The two motor rotors were connected one after another. The movement of the second motor rotor was triggered by the first one. The fife sometimes-rotating wheels would move together, if the position of the second motor rotor triggered that.
Each wheel was fitted with a different number of cams, thus they all rotated with different speeds. Also, the numbers were all co-prime with each other, to provide the longest possible time before the pattern repeated.
The key sequence generated by the Lorenz rotor machine depended on its initial configuration:
- The patterns of cams on the wheels.
- The starting rotor positions.
The cam settings had been changed daily since the second part of 1944 (and much less frequently before). They were distributed in the secret codebooks.
The initial wheel positions (12-letter indicator) were chosen by the operator before each transmission and sent without encryption at the beginning of the message. Later, the procedure changed and the operators sent 2-digit codes, which could be found in a codebook called the QEP book. The codes corresponded to the initial wheel positions.
The Allies were able to break the Lorenz cipher relatively quickly.
One of the typical danger related to the usage of one-time encryption by radio operators was sending the same message twice, encrypted by using the same secret key (the same initial settings). This situation might have place, when the receiver had some problems with recording the message.
If the sender used exactly the same secret key to encrypt exactly the same message, intercepting the communication would not provide any information to the eavesdropper. Unfortunately, during sending the second message, the sender could make some small changes in the text, like adding abbreviations or changing single words.
The Allies were lucky to intercept the message that allowed them to break the cipher in the middle of 1941. It was broadcast twice, by using the same secret key. The second message had some abbreviations made at the beginning of it. Also, it was long enough to allow the British to break the code and to recover both plaintexts and the keystream characters.
After discovering the secret keystream, the Allies managed to determine the internal structure of the machine, in spite of the fact that almost until the end of the war they hadn't seen any Lorenz machine. The rotor mechanism design was not optimal and the true security provided by the machine turned out to be much weaker than predicted by the Germans.
According to the German inventors, the number of possible combinations of internal rotor positions was impressive, too large to make it possible to break the security by using brute force attacks. However, due to the fact that each bit of the letter was encoded separately (each bit was passed through only two rotors), the actual number of possible combinations was much smaller.

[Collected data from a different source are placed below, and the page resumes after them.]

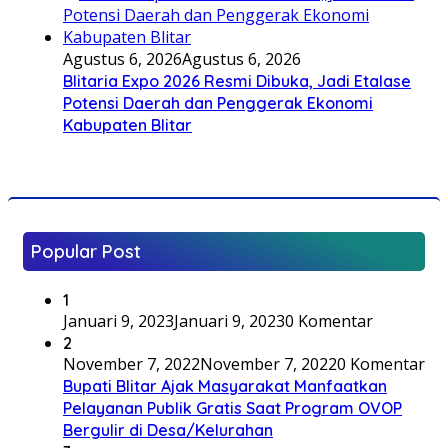
Agustus 6, 2026
Agustus 6, 2026
Blitaria Expo 2026 Resmi Dibuka, Jadi Etalase
Potensi Daerah dan Penggerak Ekonomi
Kabupaten Blitar
Popular Post
1
Januari 9, 2023
Januari 9, 2023
0 Komentar
2
November 7, 2022
November 7, 2022
0 Komentar
Bupati Blitar Ajak Masyarakat Manfaatkan
Pelayanan Publik Gratis Saat Program OVOP
Bergulir di Desa/Kelurahan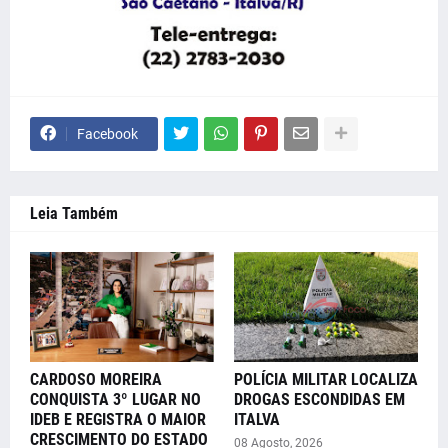
Facebook
Leia Também
CARDOSO MOREIRA
POLÍCIA MILITAR LOCALIZA
CONQUISTA 3º LUGAR NO
DROGAS ESCONDIDAS EM
IDEB E REGISTRA O MAIOR
ITALVA
CRESCIMENTO DO ESTADO
08 Agosto, 2026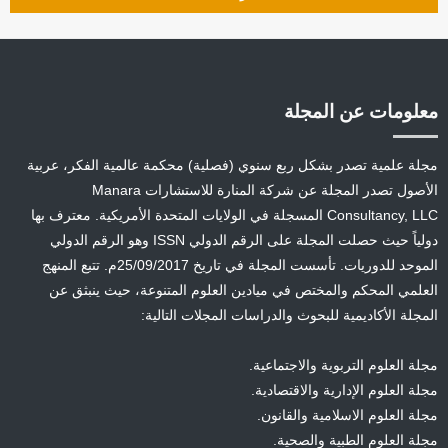
معلومات عن المجلة
مجلة علمية تصدر بشكل ربع سنوي (فصلية) محكمة عالمية الفكر، عربية
الأصول تصدر المجلة عن شركة المنارة للاستشارات Manara
Consultancy, LLC المسجلة في الولايات المتحدة الأمريكية. معترف بها
دولياً حيث حصلت المجلة على الرقم الدولي ISSN وهو الرقم الدولي
الموحد للدوريات. تأسست المجلة في تاريخ 25/09/2017م. تتبع المنهج
العلمي المحكم والمختص في ميادين العلوم المتنوعة، حيث ينبثق عن
المجلة الأكاديمية للبحوث والدراسات المجلات التالية:
مجلة العلوم التربوية والاجتماعية.
مجلة العلوم الإدارية والاقتصادية.
مجلة العلوم الاسلامية والقانون.
مجلة العلوم الطبية والصحية.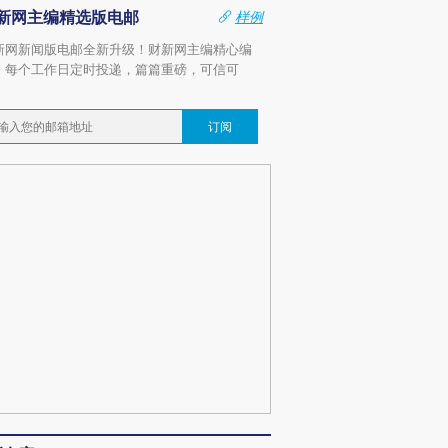
新网主编精选版电邮
样例
新网新闻版电邮全新升级！财新网主编精心编
，每个工作日定时投递，篇篇重磅，可信可
。
订阅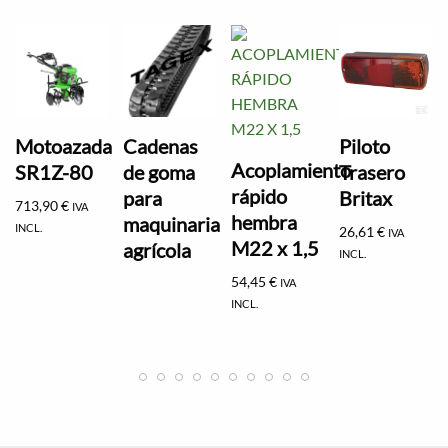
Motoazada
Cadenas
Piloto
Acoplamiento
SR1Z-80
de goma
Trasero
rápido
para
Britax
713,90
€
IVA
hembra
maquinaria
INCL.
26,61
€
IVA
M22 x 1,5
agrícola
INCL.
54,45
€
IVA
INCL.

Also, because all the sometimes-rotating wheels turned at the some moment, the machine produced relatively long parts of ciphertext that were not affected by those wheels (between their turns). This turned out to be the crucial drawback of the cipher.
As a result, the team of British code breakers managed to build their own machine for decrypting intercepted messages. The Allies were able to read all German communication encrypted by Lorenz machine.